Nov 3, 2012

Sızlanmalar





Aslında bambaşka bir yazı için gelmiştim bloga. Sonra fark ettim ki sırası değil. Klavyeyle parmaklarım bir kere de kendim için buluşsun istedim. Biraz da aforizmalar kusayım istedim. Öncelikle hava soğuyor. Yaşadığım yer sonbahar mevsimini göz ardı edecek bir iklime sahip. Bu demektir ki benim melankoli mevsimim de kapıda. Kış çocuğu olanlar kışı sevmeli mi? Öyle olmuyor sanırım. Çünkü ben kışı pek sevmem. Hava erken kararıp odamın camları buğulanmaya başladığı zaman içime katıksız bir hüzün çöker. Mandalinanın elimde bıraktığı keskin koku hayat sevincimi söker alır.

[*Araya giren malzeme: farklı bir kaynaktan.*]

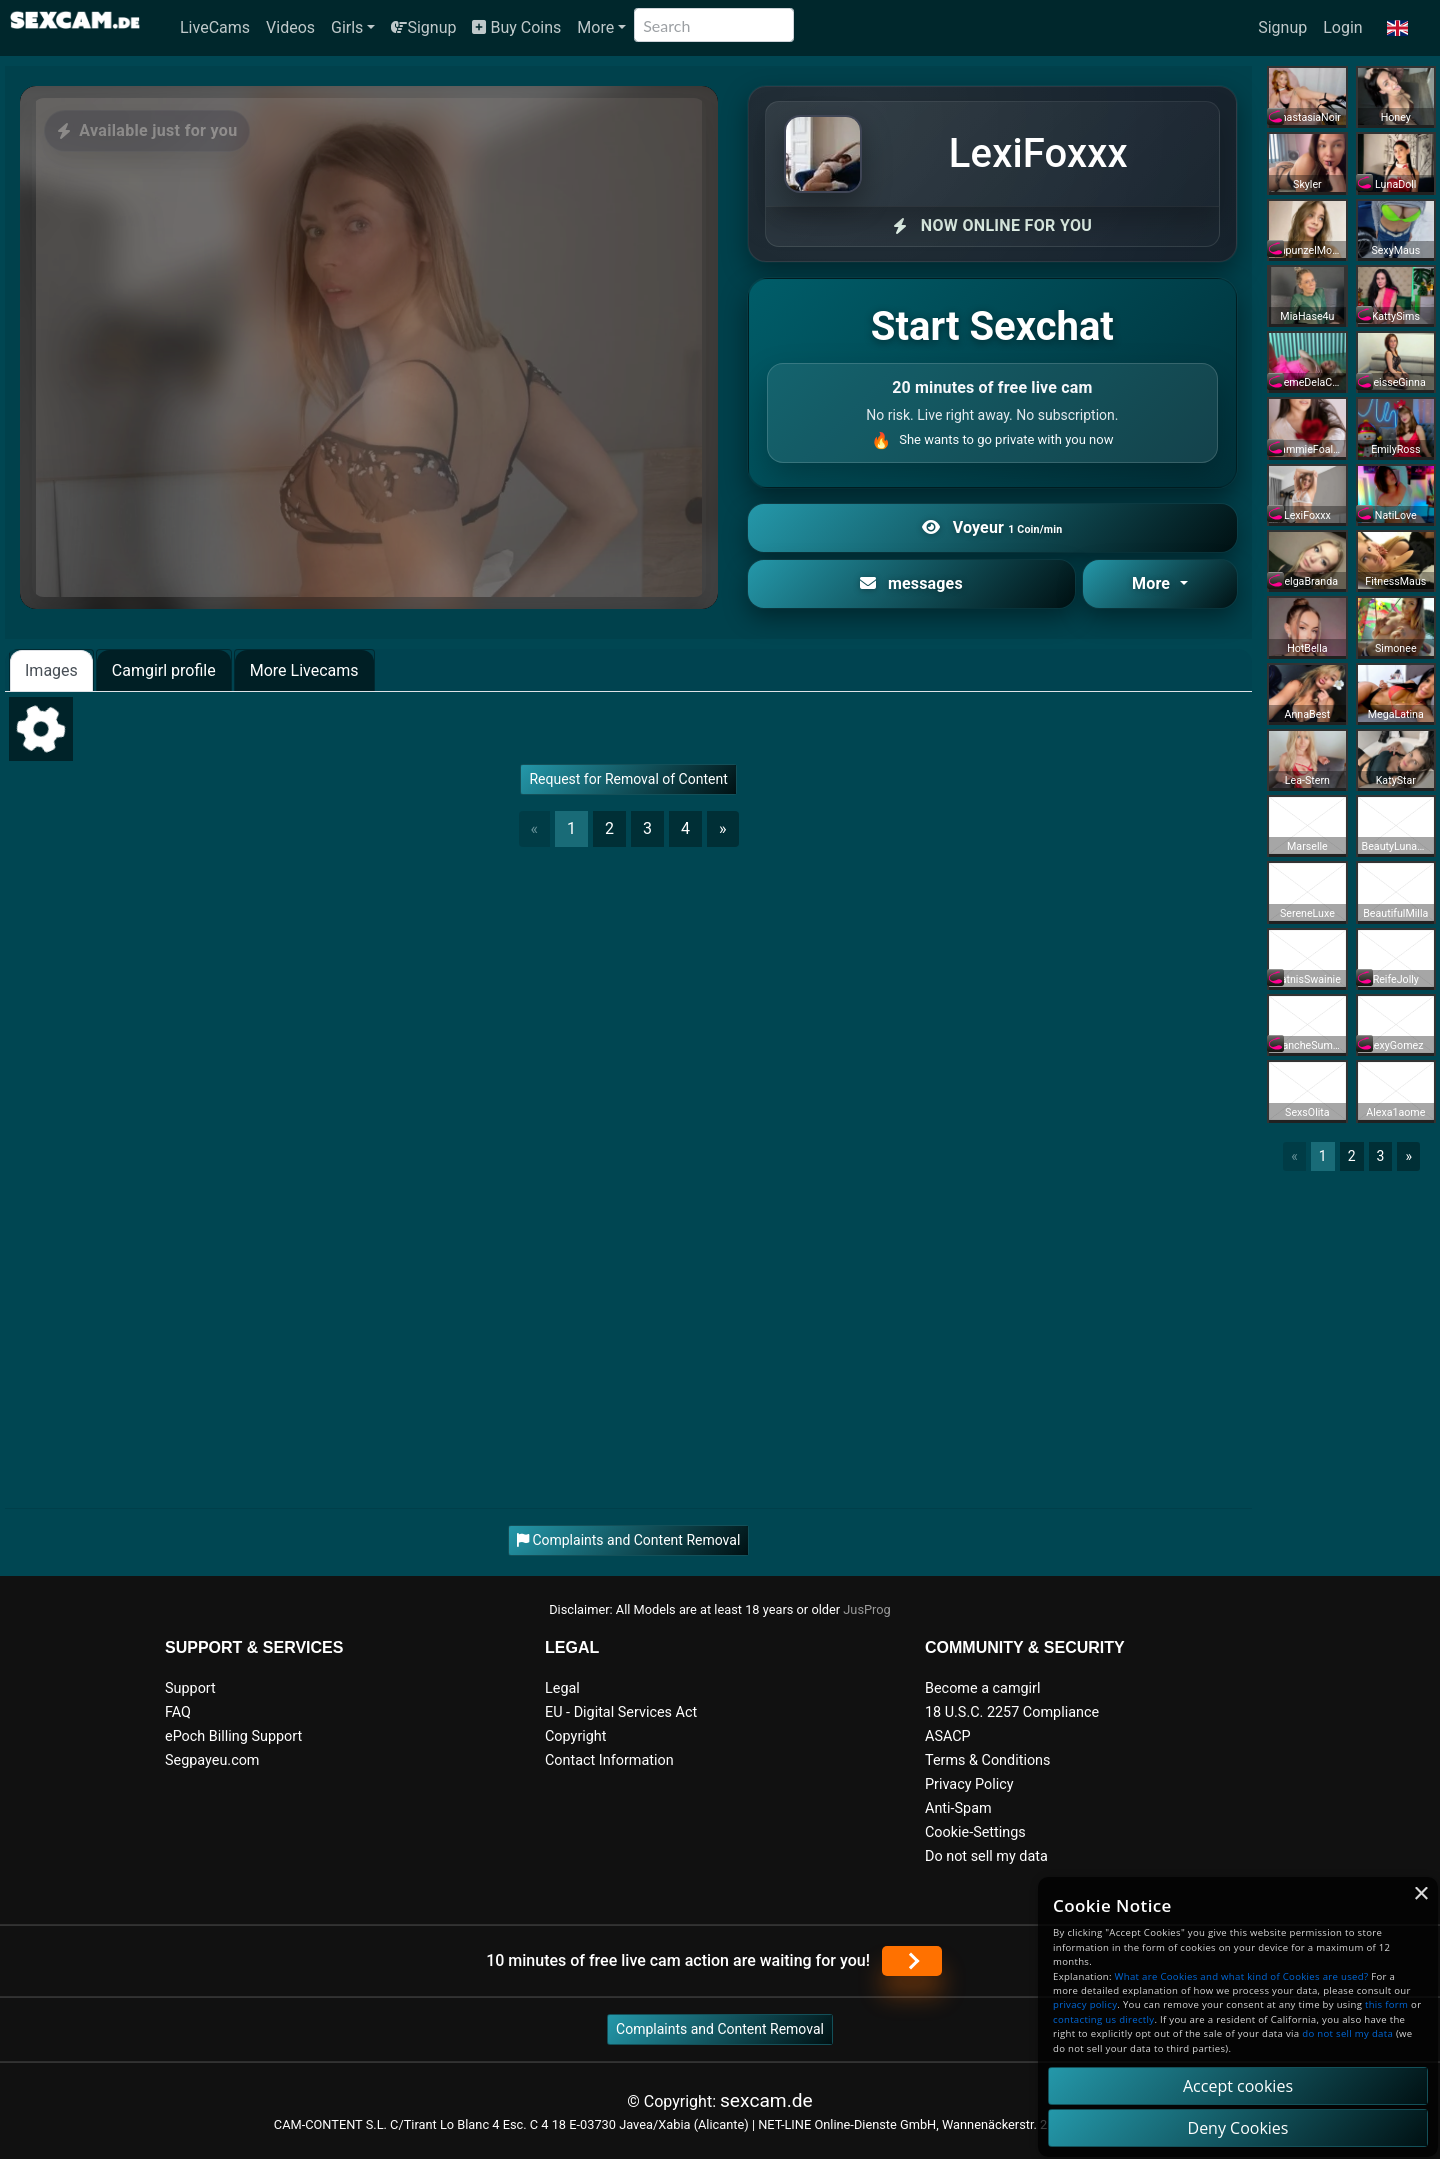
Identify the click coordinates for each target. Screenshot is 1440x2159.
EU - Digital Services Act (621, 1712)
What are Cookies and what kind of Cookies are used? (1242, 1976)
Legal (562, 1688)
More (595, 27)
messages (911, 583)
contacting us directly (1103, 2019)
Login (1342, 27)
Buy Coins (516, 27)
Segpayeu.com (212, 1760)
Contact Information (609, 1760)
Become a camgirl (983, 1688)
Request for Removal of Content (628, 779)
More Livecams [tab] (304, 670)
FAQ (178, 1712)
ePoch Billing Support (233, 1736)
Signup (423, 27)
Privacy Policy (969, 1784)
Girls (347, 27)
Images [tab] (51, 670)
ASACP (948, 1736)
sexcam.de (766, 2100)
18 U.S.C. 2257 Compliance (1012, 1712)
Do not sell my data (986, 1856)
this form (1386, 2004)
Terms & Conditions (987, 1760)
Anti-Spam (958, 1808)
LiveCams (215, 27)
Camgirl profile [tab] (164, 670)
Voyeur (992, 527)
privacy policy (1085, 2004)
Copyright (575, 1736)
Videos (290, 27)
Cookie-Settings (975, 1832)
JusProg (867, 1609)
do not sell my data (1347, 2033)
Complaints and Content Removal (720, 2029)
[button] (1397, 28)
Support (190, 1688)
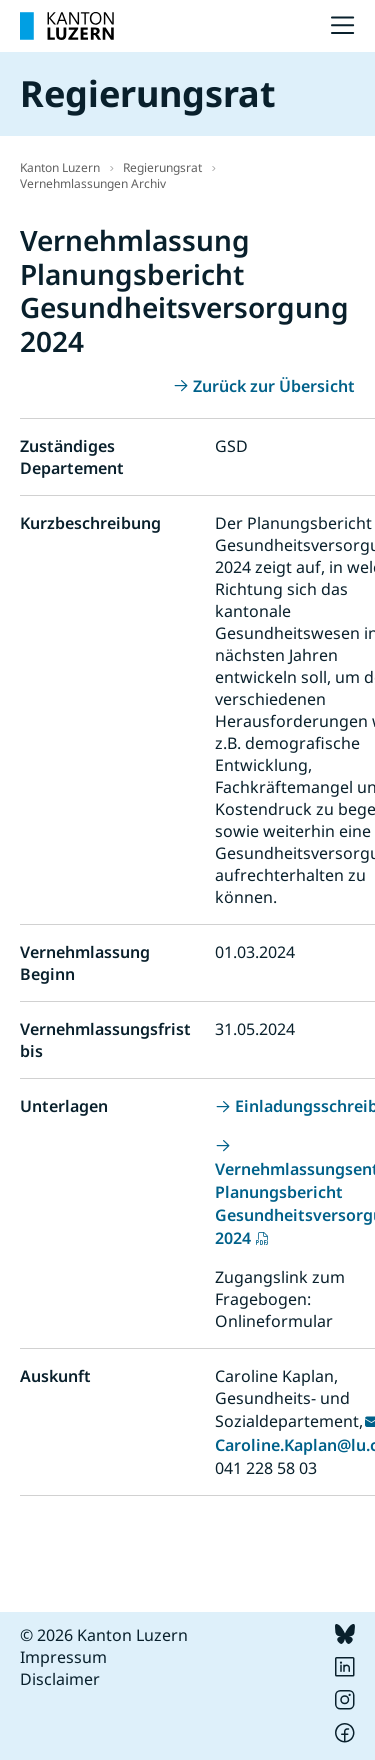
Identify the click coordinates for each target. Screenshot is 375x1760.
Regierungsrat (162, 167)
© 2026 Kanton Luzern (104, 1635)
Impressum (63, 1657)
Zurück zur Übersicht (274, 386)
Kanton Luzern (60, 167)
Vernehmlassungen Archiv (93, 183)
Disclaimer (60, 1679)
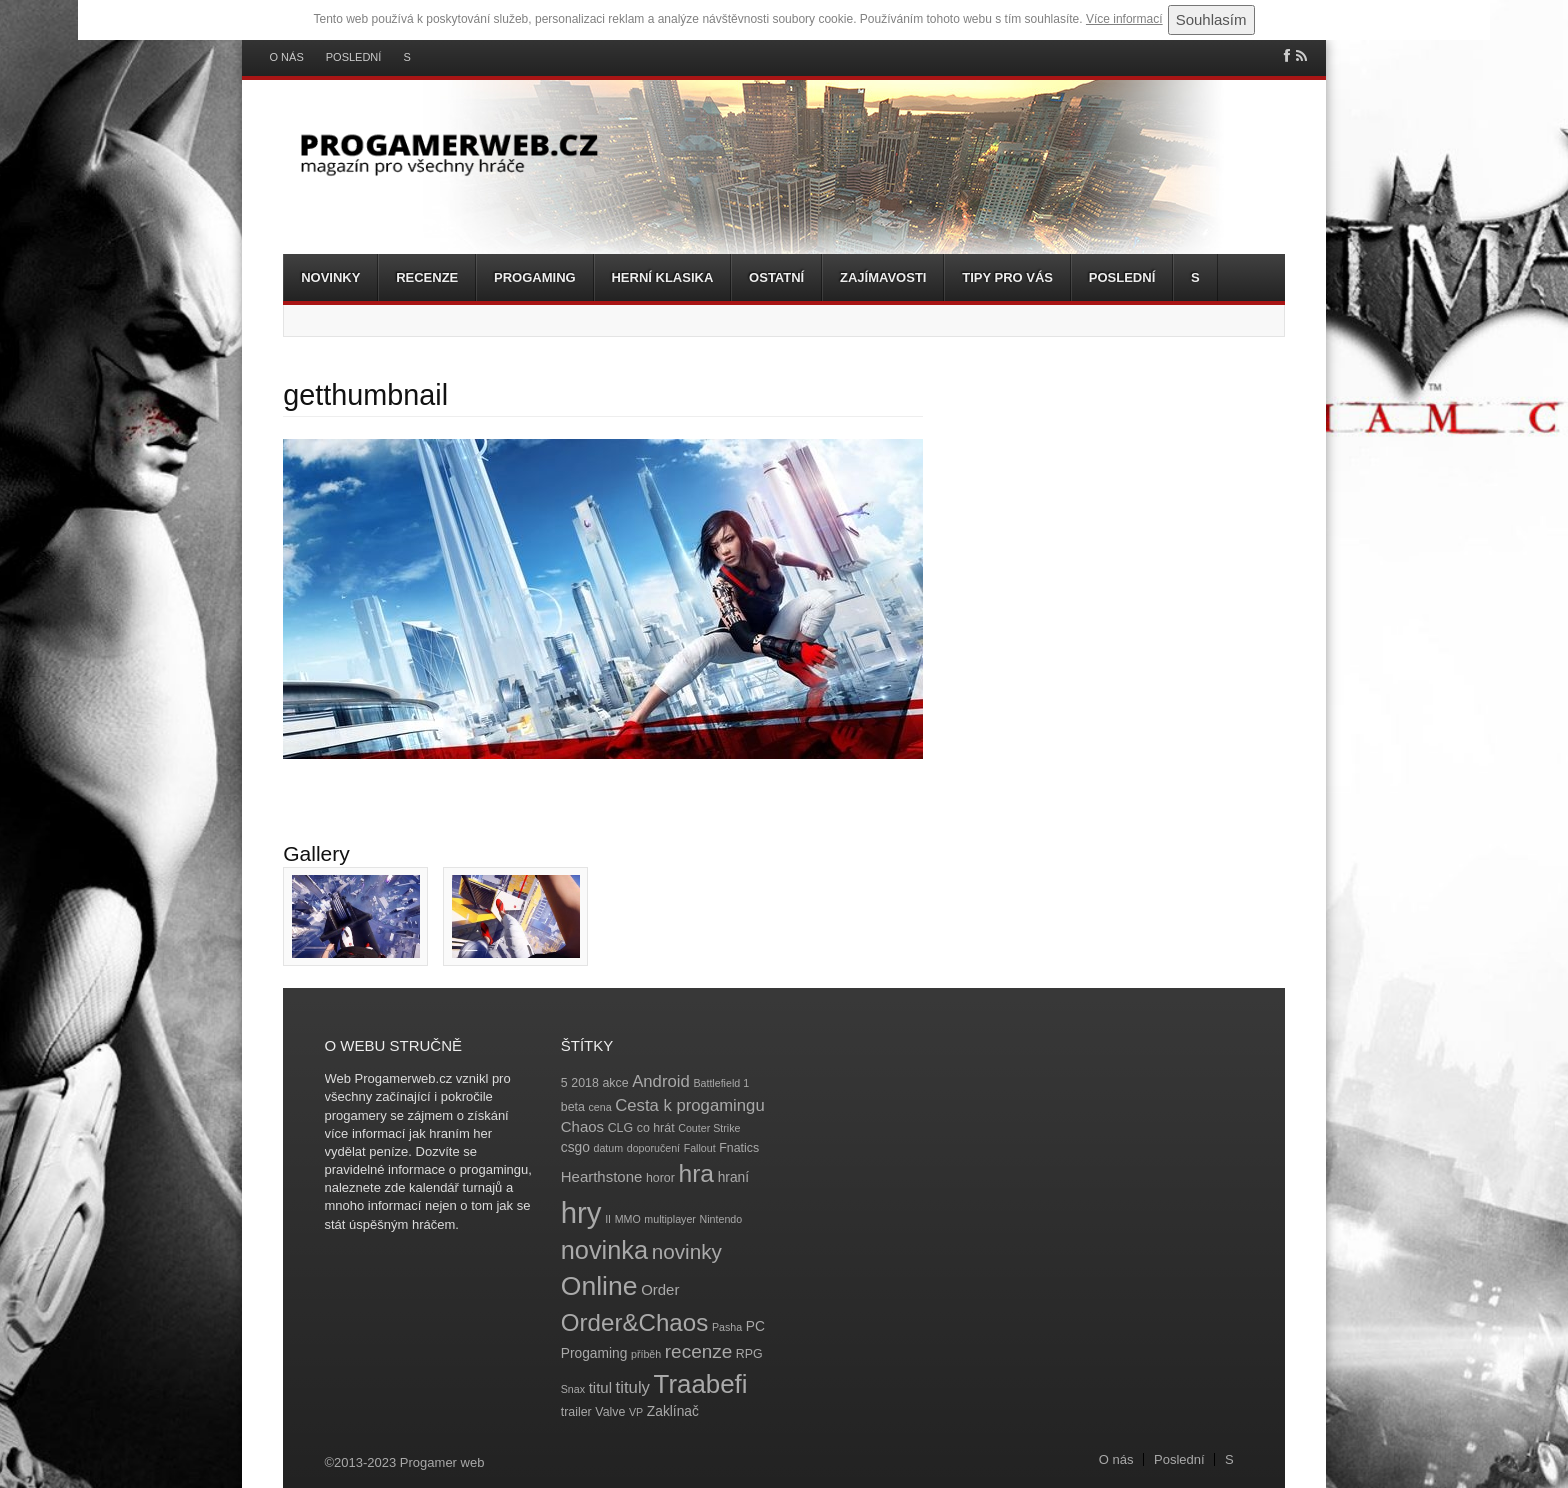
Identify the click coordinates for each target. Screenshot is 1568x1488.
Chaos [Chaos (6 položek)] (582, 1126)
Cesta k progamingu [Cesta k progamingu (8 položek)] (689, 1105)
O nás (287, 57)
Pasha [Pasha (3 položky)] (727, 1327)
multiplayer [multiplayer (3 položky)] (670, 1219)
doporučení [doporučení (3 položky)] (653, 1148)
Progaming (535, 277)
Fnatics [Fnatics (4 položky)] (739, 1148)
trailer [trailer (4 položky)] (576, 1412)
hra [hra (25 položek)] (696, 1173)
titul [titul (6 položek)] (600, 1387)
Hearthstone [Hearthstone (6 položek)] (602, 1176)
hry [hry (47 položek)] (581, 1212)
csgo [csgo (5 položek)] (575, 1147)
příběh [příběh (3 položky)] (646, 1354)
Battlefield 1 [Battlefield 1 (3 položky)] (721, 1083)
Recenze (427, 277)
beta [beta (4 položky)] (573, 1107)
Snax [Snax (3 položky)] (573, 1389)
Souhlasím (1211, 19)
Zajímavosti (883, 277)
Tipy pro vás (1007, 277)
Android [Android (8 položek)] (661, 1081)
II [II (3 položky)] (608, 1219)
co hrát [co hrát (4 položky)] (656, 1128)
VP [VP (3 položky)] (636, 1412)
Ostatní (776, 277)
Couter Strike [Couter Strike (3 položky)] (709, 1128)
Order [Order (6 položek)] (660, 1289)
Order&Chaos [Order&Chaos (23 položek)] (635, 1322)
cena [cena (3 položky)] (599, 1107)
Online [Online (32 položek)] (599, 1286)
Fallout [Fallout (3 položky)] (700, 1148)
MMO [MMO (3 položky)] (628, 1219)
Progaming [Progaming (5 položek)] (594, 1353)
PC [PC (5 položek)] (755, 1326)
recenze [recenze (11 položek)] (698, 1351)
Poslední (354, 57)
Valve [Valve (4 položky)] (610, 1412)
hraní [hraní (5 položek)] (733, 1177)
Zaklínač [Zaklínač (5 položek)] (673, 1411)
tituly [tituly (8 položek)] (633, 1387)
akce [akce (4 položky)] (615, 1083)
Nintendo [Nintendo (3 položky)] (721, 1219)
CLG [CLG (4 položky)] (620, 1128)
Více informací (1124, 19)
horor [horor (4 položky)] (660, 1178)
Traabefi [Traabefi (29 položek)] (701, 1384)
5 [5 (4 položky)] (564, 1083)
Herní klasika (662, 277)
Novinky (330, 277)
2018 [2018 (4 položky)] (585, 1083)
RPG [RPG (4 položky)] (749, 1354)
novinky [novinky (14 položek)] (687, 1251)
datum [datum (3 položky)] (608, 1148)
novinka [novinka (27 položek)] (604, 1250)
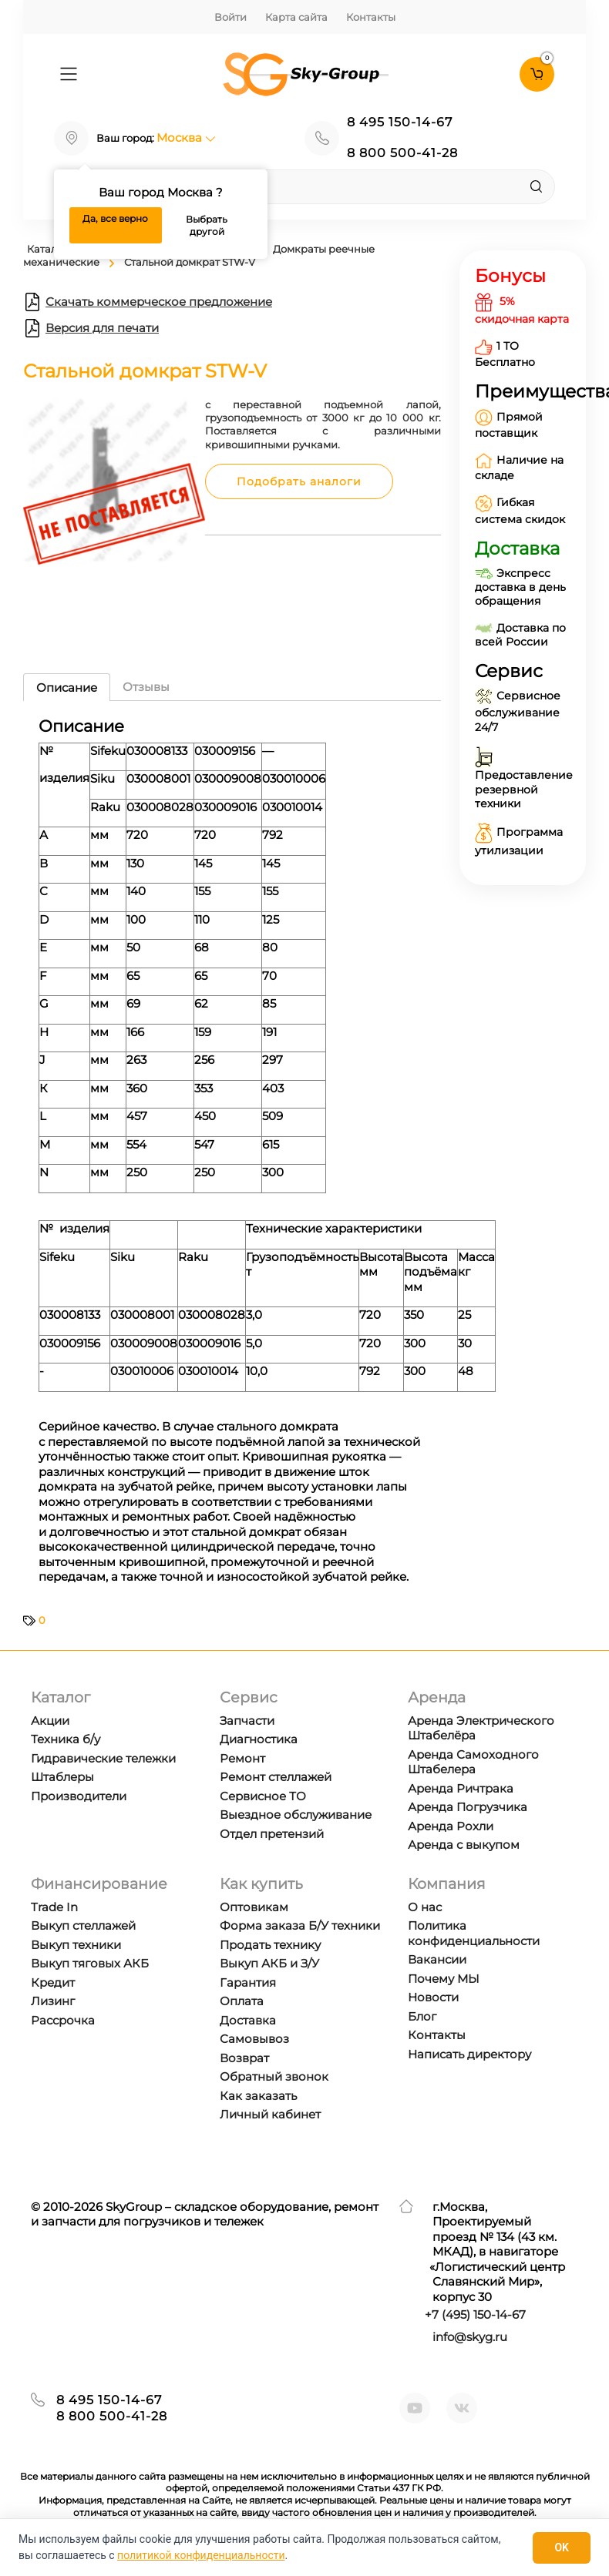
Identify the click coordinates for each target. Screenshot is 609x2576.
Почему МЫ (443, 1978)
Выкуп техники (76, 1944)
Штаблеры (62, 1776)
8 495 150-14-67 (400, 122)
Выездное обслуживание (296, 1814)
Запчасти (247, 1720)
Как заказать (258, 2095)
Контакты (370, 17)
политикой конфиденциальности (200, 2555)
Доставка (248, 2020)
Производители (78, 1796)
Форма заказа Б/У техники (300, 1925)
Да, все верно (115, 218)
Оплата (242, 2001)
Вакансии (437, 1959)
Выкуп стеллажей (83, 1925)
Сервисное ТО (263, 1796)
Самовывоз (254, 2038)
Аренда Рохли (450, 1826)
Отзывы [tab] (146, 686)
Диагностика (259, 1739)
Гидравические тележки (103, 1758)
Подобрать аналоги (299, 481)
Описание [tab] (66, 687)
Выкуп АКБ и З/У (269, 1963)
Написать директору (469, 2054)
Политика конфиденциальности (474, 1933)
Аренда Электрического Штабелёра (481, 1728)
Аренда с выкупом (464, 1844)
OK (561, 2547)
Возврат (244, 2058)
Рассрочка (63, 2020)
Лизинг (53, 2001)
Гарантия (248, 1982)
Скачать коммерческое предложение (147, 302)
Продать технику (270, 1944)
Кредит (53, 1982)
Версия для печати (91, 328)
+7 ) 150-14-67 (475, 2314)
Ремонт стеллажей (275, 1776)
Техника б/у (65, 1739)
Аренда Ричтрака (460, 1788)
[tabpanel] (232, 1156)
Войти (230, 17)
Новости (433, 1997)
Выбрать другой (206, 225)
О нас (425, 1907)
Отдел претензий (272, 1833)
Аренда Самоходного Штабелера (473, 1762)
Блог (422, 2016)
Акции (50, 1720)
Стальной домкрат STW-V (189, 262)
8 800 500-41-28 (402, 153)
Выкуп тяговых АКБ (90, 1963)
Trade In (54, 1907)
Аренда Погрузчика (467, 1807)
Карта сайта (296, 17)
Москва (186, 137)
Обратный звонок (274, 2076)
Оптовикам (254, 1907)
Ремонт (242, 1758)
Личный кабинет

Pencereyi açtığımda ıhlamur kokusu yerine bacalardan yükselen is kokusu gelir ve bu da benim midemi bulandırır. Günlük hassasiyetlerim had safhaya ulaşır. Hiç yeri değilken aşık olurum. Gereksiz yere hüzünlenirim. Yemek yedikten sonra pişman olurum, tuvalete gitmeden mızmızlanırım. Fazla uyuduysam “ömrümü biraz daha kısalttım” diye hayıflandığım doğrudur. Ne kadar üzücü şey varsa izleyip kendime eziyet ederim. Hatta ağlarken uyuya kalıp sabah kirpiklerim ıslak uyanırım. Sabah erken kalktığımda arabaların üzerinde gördüğüm şeffaf buz tabakası beni sinirlendirir. Elimde olsa tırnaklarımla o tabakayı kazımak isterdim. Günün geç aydınlanması beni oldukça mutsuz eder. Nerede o ılık yaz gecelerinin sabahını müjdeleyen güneş? Yerler hep çamur olmaz mı... Adımlarımı dikkatle atmama rağmen paçama senkronize kümelenmiş çamur tanecikleri varsa çileden çıkarım. Buğulanan gözlük camlarıma küfürler yağdırmayı pek severim. Sırf bu yüzden buz  gibi havayla boğuşup sığındığım otobüsler kabus haline gelir. Kışın vizyona giren Noel temalı ucuz-romantik aşk filmleri ölüm gibidir, nefret ederim. Aslında aşk filmlerinin hepsi ölüm gibi.

Tüm bunları yazmama sebep olan birkaç saat önce annemin söylediği şu korkutucu sözler olabilir:


“- Yarın sabah kışlıkları çıkaralım artık.”